- Born: Gloria Margaret Gutman
- Occupation: Gerontologist

Academic work
- Discipline: Gerontology
- Institutions: Simon Fraser University

= Gloria M. Gutman =

American gerontologist

Gloria Margaret Gutman (born July 17, 1939 in Seattle, Washington, USA) is a gerontologist. She is a Professor Emerita at Simon Fraser University (SFU) Gerontology Department and a Research Associate in the Gerontology Research Centre.

== Early life and education ==
Gutman completed her bachelor's degree in Psychology and English in 1961 at the University of British Columbia. She received her masters in Psychology of Aging in 1964 at the University of Alberta, Edmonton, and finished her Doctor of Philosophy in Developmental and Social Psychology in 1970 at the University of British Columbia.

== Career ==
Gutman joined the faculty at Simon Fraser University (SFU) in 1980, where she established the Gerontology Research Centre and the Department of Gerontology. From 2001 until 2005, Gutman served as the 17th President of the International Association of Gerontology. In recognition for her extensive work in the field, she was awarded the Order of British Columbia in 2007. For her far-reaching efforts toward and support of elder abuse research and prevention, she was awarded the Rosalie Wolf Memorial Award from the International Network for the Prevention of Elder Abuse in 2005. She was also awarded the honorary degree of Doctor of Laws by the University of Western Ontario in 2010. From 2012 until 2018, Gutman received a Social Science and Humanities Research Council (SSHRC) grant to conduct a study evaluating knowledge mobilization for older adults.
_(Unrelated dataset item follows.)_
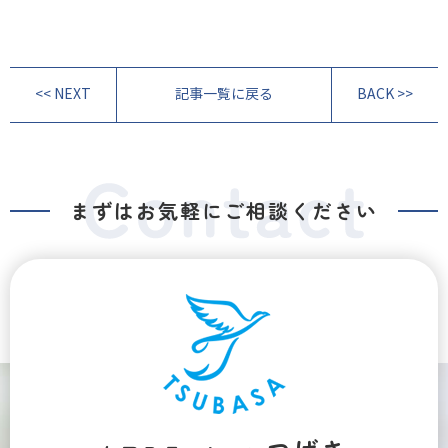
<< NEXT
記事一覧に戻る
BACK >>
まずはお気軽にご相談ください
In December 2016, Gutman was named a Member of the Order of Canada.

In 2011, Gutman organised the first international conference on ageing and climate change as part of the John K. Friesen Conference series. Collaboration with Gary Haq led to Gutman and Haq coining the term 'Climate Gerontology' in 2014 and establishing the new interdisciplinary emergent field.

== Selected publications ==
Robson, C., Marchbank, J, Gutman, G & Prentice, M.(2023). Elder Abuse in the LGBTQ2SA+ Community: the impact of homophobia and transphobia. Springer.
- de Vries, B., Gutman, G., Humble, Á., Gahagan, J., Chamberland, L., Aubert, P., ... & Mock, S. (2019). End-of-life preparations among LGBT older Canadian adults: The missing conversations. The International Journal of Aging and Human Development, 88(4), 358-379.
- Sixsmith, A. & Gutman, G.M. (Eds) (2012) . Technologies for Active Aging. Springer
- Gutman, G.M. & Spencer, C. (Eds) (2010). Aging, Ageism and Abuse: Moving from Awareness to Action. Elsevier.
- Haq, G., Gutman, G. Climate gerontology. Z Gerontol Geriat 47, 462–467 (2014). https://doi.org/10.1007/s00391-014-0677-y
- Hall, N., De Beck, P., Johnson, D., Mackinnon, K., Gutman, G., & Glick, N. (1992). Randomized trial of a health promotion program for frail elders. Canadian Journal on Aging/La Revue Canadienne du vieillissement, 11(1), 72-91.
- Gutman, G. M., Herbert, C. P., & Brown, S. R. (1977). Feldenkrais versus conventional exercises for the elderly. Journal of Gerontology, 32(5), 562-572.